High-resolution imaging and large-scale dataset



Laminar fMRI
Recent developments of ultra-high- field fMRI provided an unprecedented opportunity to investigate mesoscale neuroanatomical and functional information across cortical layers and columns in the human brain. In particular, layer-specific imaging enables addressing questions on the directionality of information flow through comparing the relative contributions of each layer. Using ultra-high-field laminar fMRI, we aim to resolve neural responses with laminar specificity and investigate how distinct laminar responses to feedforward and feedback inputs arise as the integration of information progresses. Specifically, we target the primary visual cortex to compare the layer-specific representation of physical stimulus and that of illusory representation.
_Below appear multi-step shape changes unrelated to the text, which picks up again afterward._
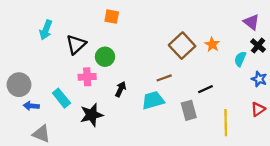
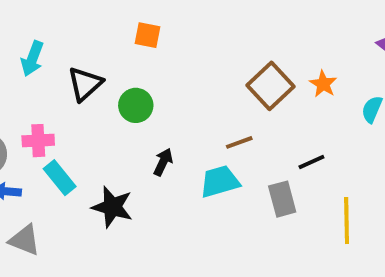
pink cross: (87, 77) -> (38, 141), moved
black star: (92, 115) -> (112, 207), turned 30

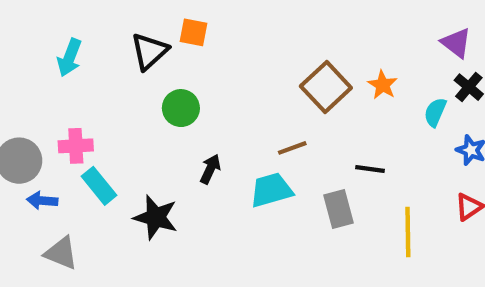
black triangle: (85, 84) -> (149, 51), moved
black line: (311, 162) -> (370, 169), turned 32

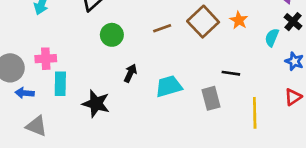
brown line: (292, 148) -> (162, 28), moved
cyan rectangle: (99, 186) -> (60, 84), turned 40

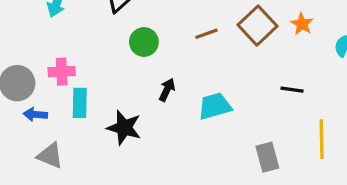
gray rectangle: (211, 98) -> (267, 157), moved

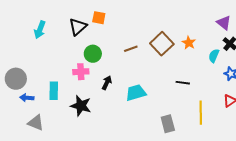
pink cross: (62, 72) -> (81, 72), moved

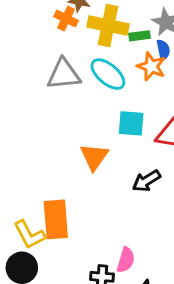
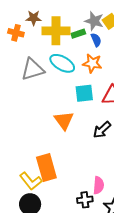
orange cross: (66, 19) -> (16, 33), moved
orange star: (151, 66) -> (92, 63), moved

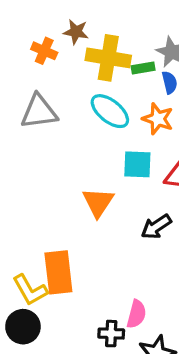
gray triangle: (33, 69) -> (39, 112), moved

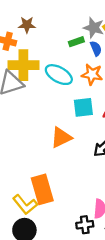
yellow cross: (108, 58) -> (23, 65), moved
orange triangle: (98, 202) -> (61, 138), turned 40

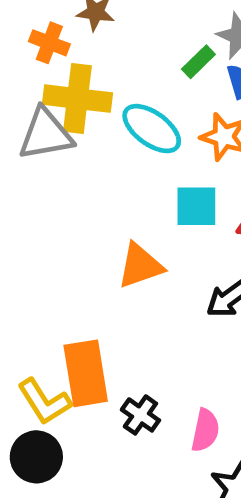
green rectangle: (76, 42) -> (198, 62), turned -32
black cross: (85, 225) -> (140, 415), moved, turned 35

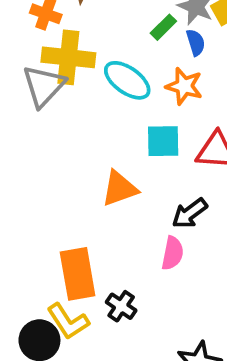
gray triangle: (46, 134) -> (44, 86), turned -36
yellow L-shape: (44, 402) -> (68, 321), moved
pink semicircle: (205, 430) -> (172, 253), moved

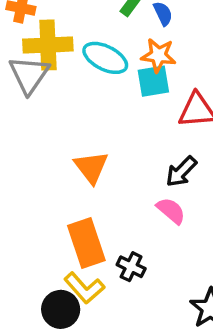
cyan square: (163, 141) -> (153, 81), moved
orange triangle: (119, 189) -> (91, 167), moved, turned -39
pink semicircle: (172, 253) -> (171, 211), turned -52

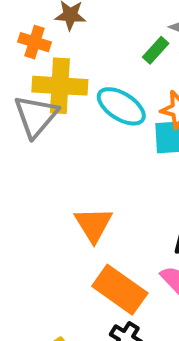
orange rectangle: (86, 243) -> (120, 290), moved, turned -42

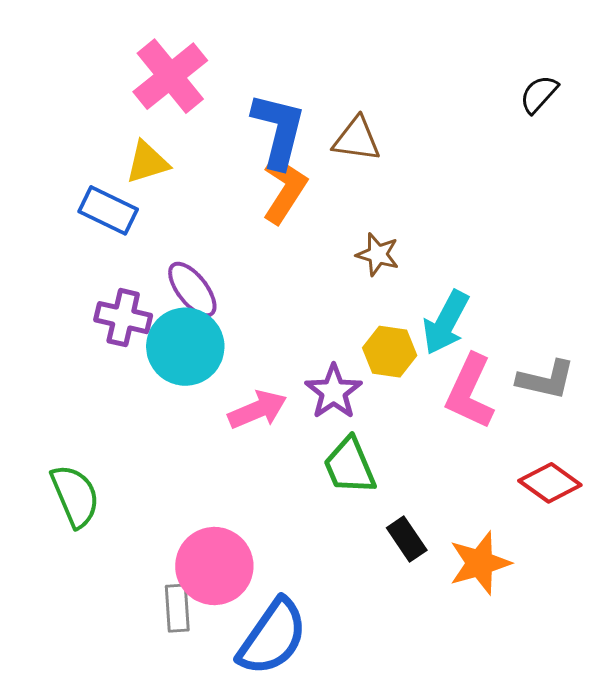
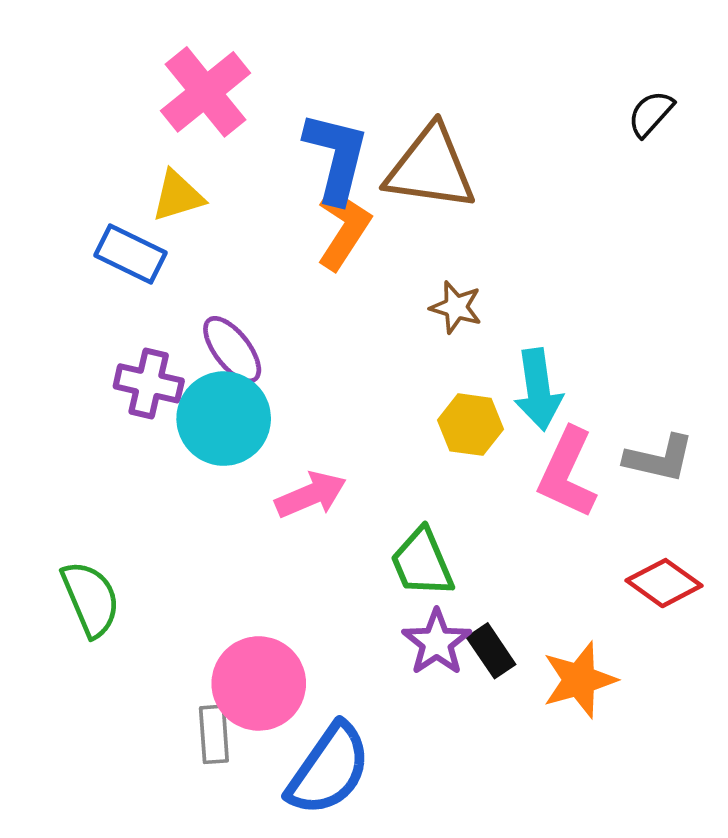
brown triangle: (357, 139) -> (431, 168), size x1.6
cyan arrow: (446, 323) -> (538, 390), turned -36
purple star: (334, 392) -> (437, 642), moved

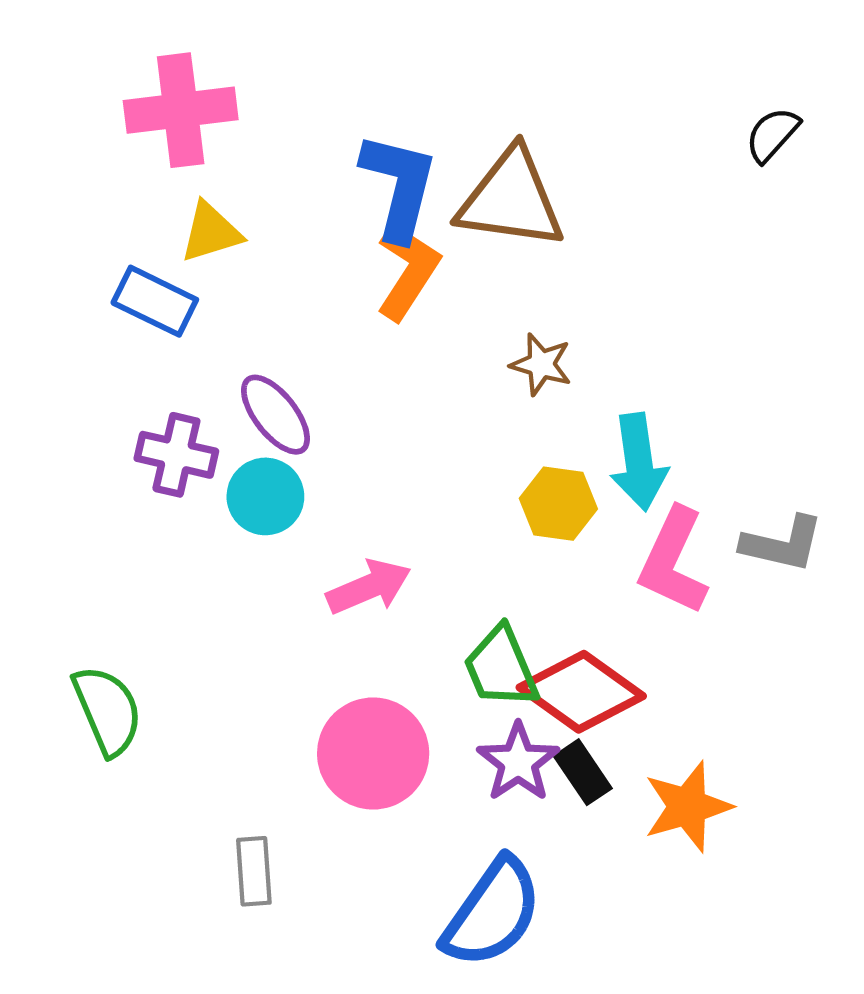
pink cross: (206, 92) -> (181, 110), moved, turned 32
cyan circle: (224, 419) -> (265, 496), size x0.7
red diamond: (664, 583) -> (581, 692), moved, size x1.4
pink circle: (259, 683) -> (373, 753), moved
blue semicircle: (329, 769) -> (492, 913), moved

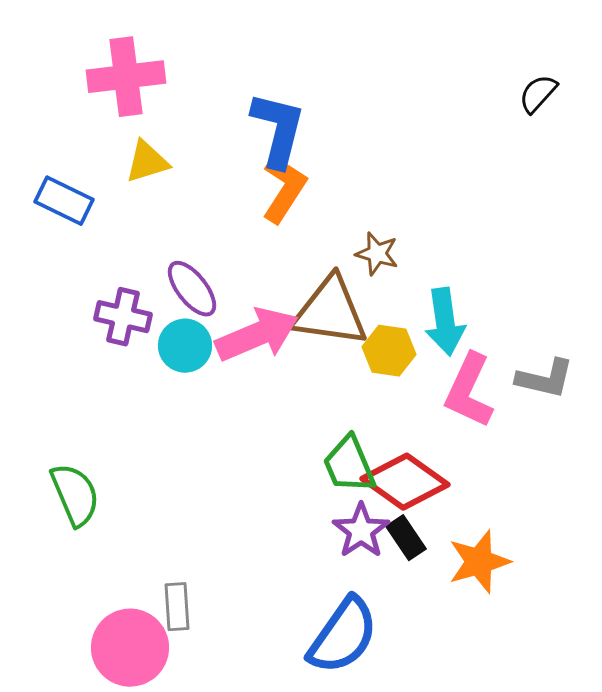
brown triangle: (511, 199) -> (330, 312), moved
blue rectangle: (155, 301) -> (64, 201), moved
pink arrow: (369, 587) -> (257, 335), moved, size x1.4
pink circle: (373, 753) -> (130, 648), moved

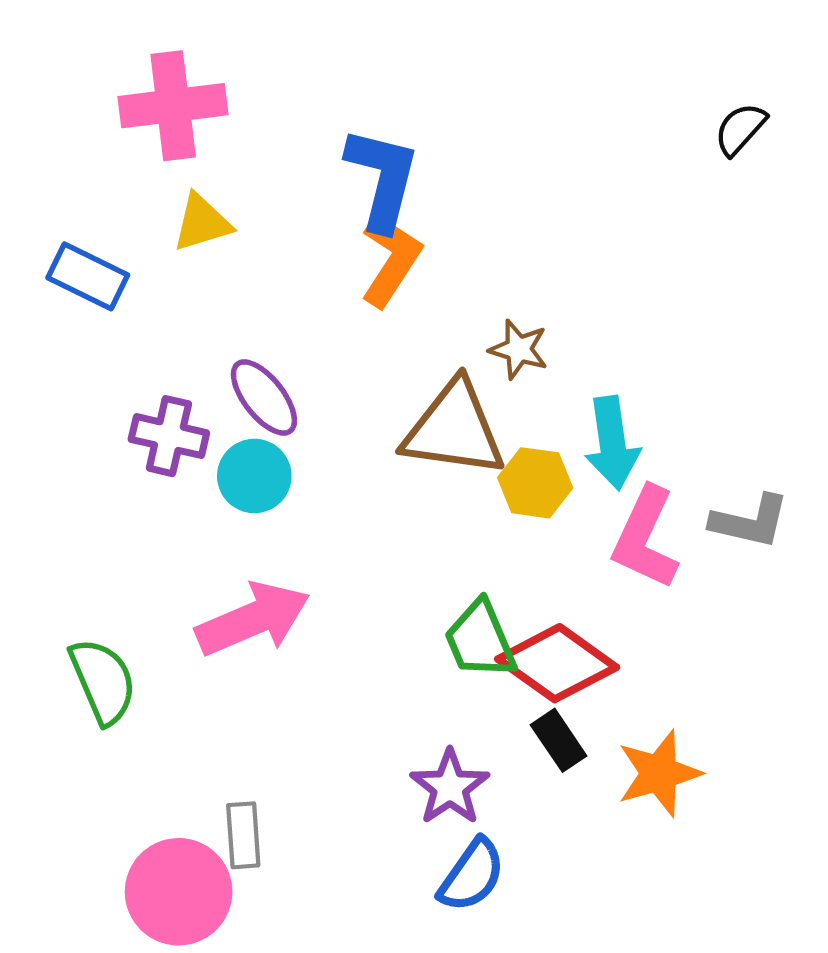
pink arrow: (257, 335) -> (253, 619), moved
purple star: (361, 531) -> (450, 787), moved
blue semicircle: (343, 636) -> (472, 875), size x0.7

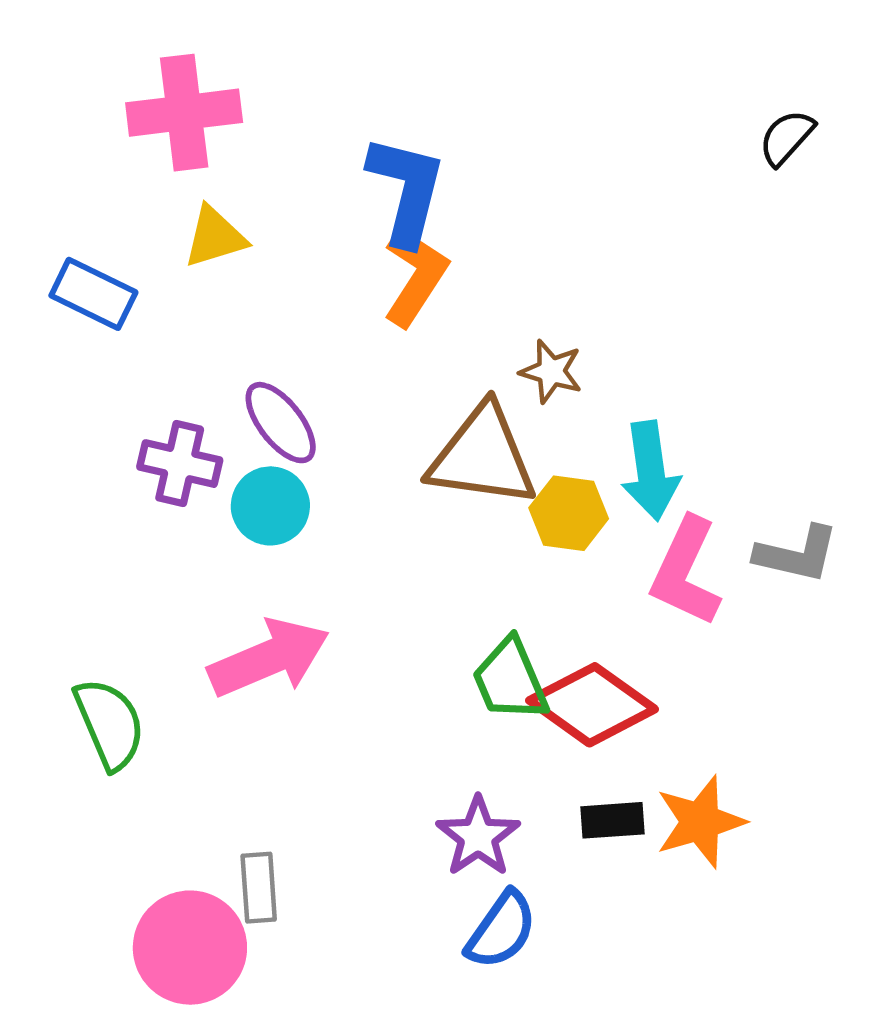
black rectangle: (559, 740) -> (613, 820), moved, turned -60

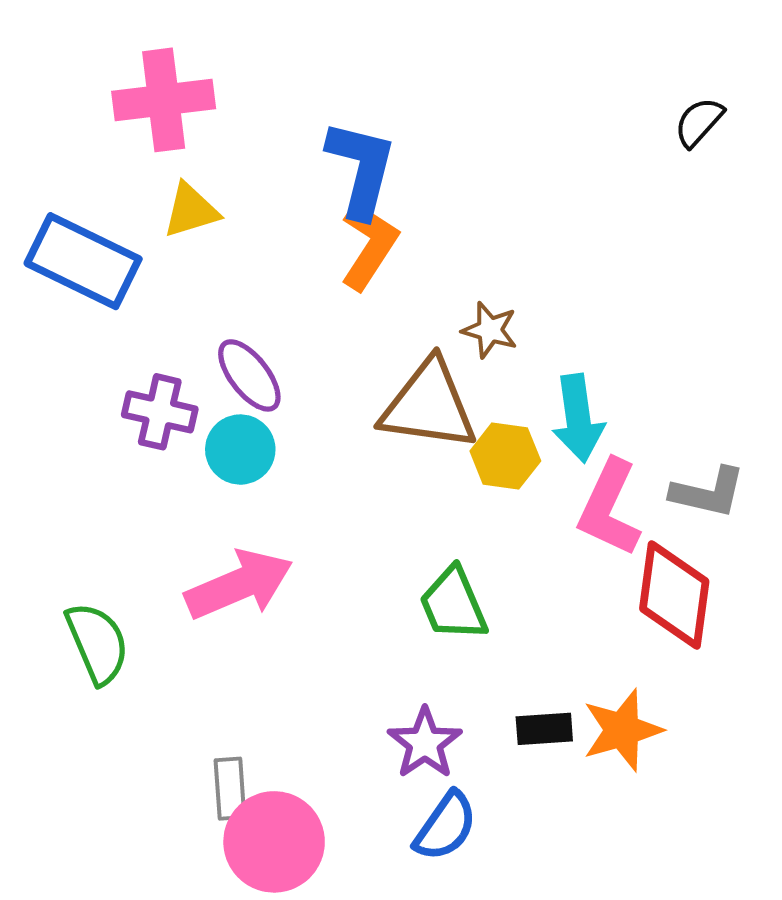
blue rectangle: (93, 294) -> (83, 261), size x1.5
red diamond: (592, 705) -> (674, 595), moved, turned 62
pink circle: (190, 948) -> (274, 842), moved

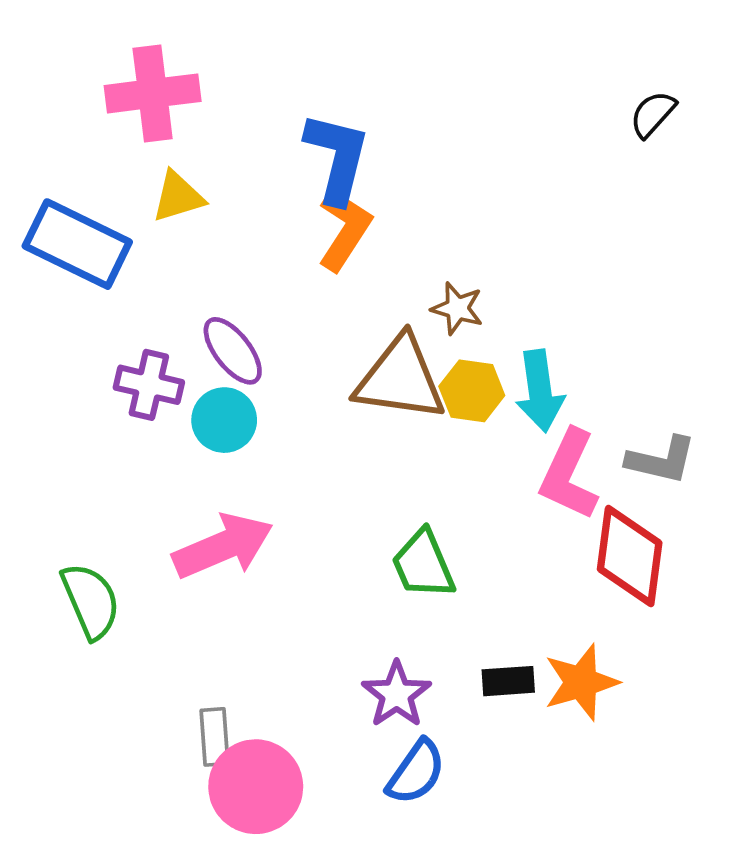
yellow hexagon: (505, 456) -> (472, 391), moved

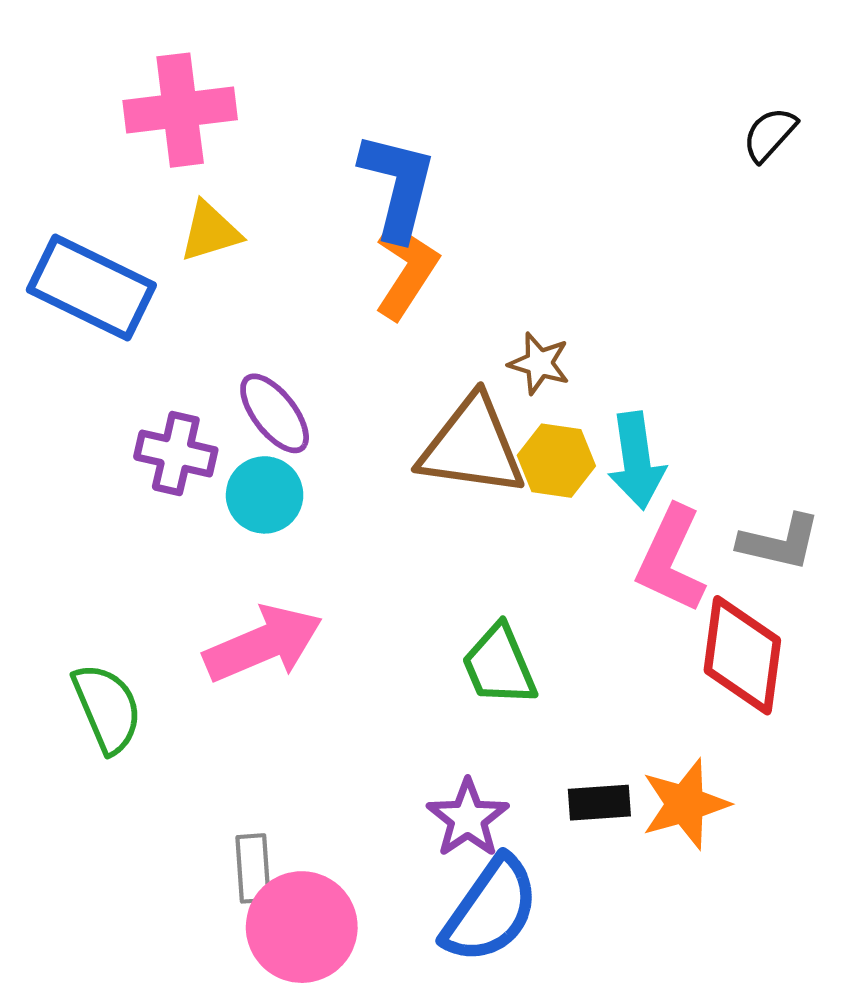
blue semicircle: (416, 772) -> (491, 910), size x1.4

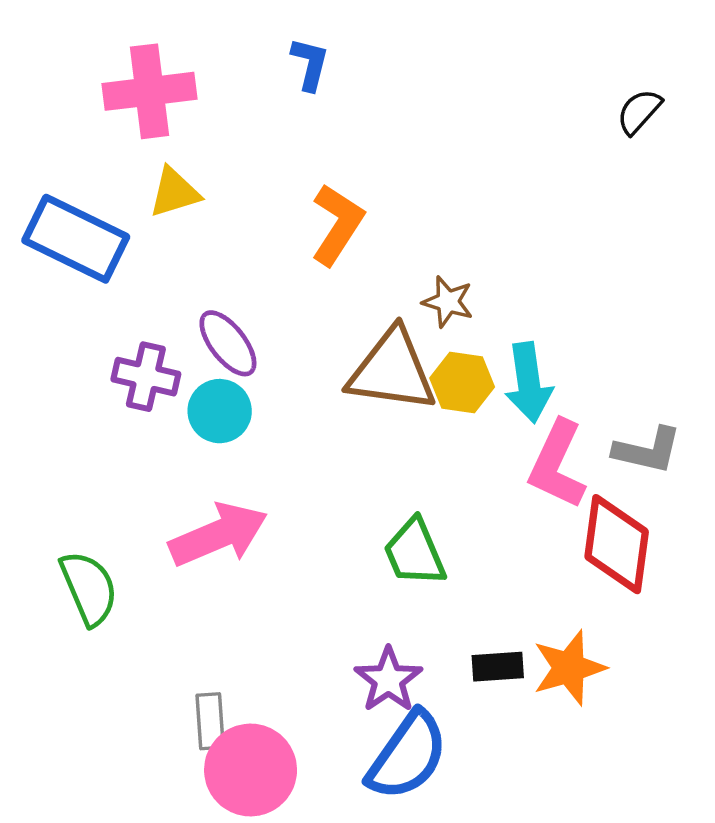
blue L-shape: (398, 186) -> (310, 64), moved, size x0.6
7T NatPAC (Naturalistic Perception, Action, and Cognition) dataset
Large-scale human neuroimaging data sets have played a pivotal role in mapping brain and cognitive functions at a macroscopic level across large populations. Such data sets provide unprecedented opportunities to examine the healthy and diseased human brain. In this project, we aim to go beyond these big data projects and utilize the state-of-the-art high-resolution functional imaging technique at 7T in order to comprehensively characterize the cognitive landscape of individuals by acquiring large human brain anatomy and functional 7T data sets. The unique strengths of our data sets can be found 1) in its extensive coverage of a breadth of sensory, cognitive, and affective processes within individual subjects using a wide range of tasks, from sophisticated functional localizers to naturalistic cognitive tasks, 2) large scale, high-spatial resolution (1.5 mm3 isotropic voxels) whole-brain images obtained at 7T that can provide new insights into human cognitive processes when combined with computational neuroscience and machine learning, and 3) newly developed naturalistic tasks designed to probe diverse higher-order cognitive functions, including audio-video narratives, free speech, and interactive video games on a Minecraft platform. We will make use of the data for examining low-level sensory to high-level cognitive processes in an all-encompassing fashion, developing novel data analysis methods and computational models, benchmarking cutting-edge artificial intelligence methods, and providing high-quality anatomical and functional data as normative databases combined with behavioral and epidemiological measures.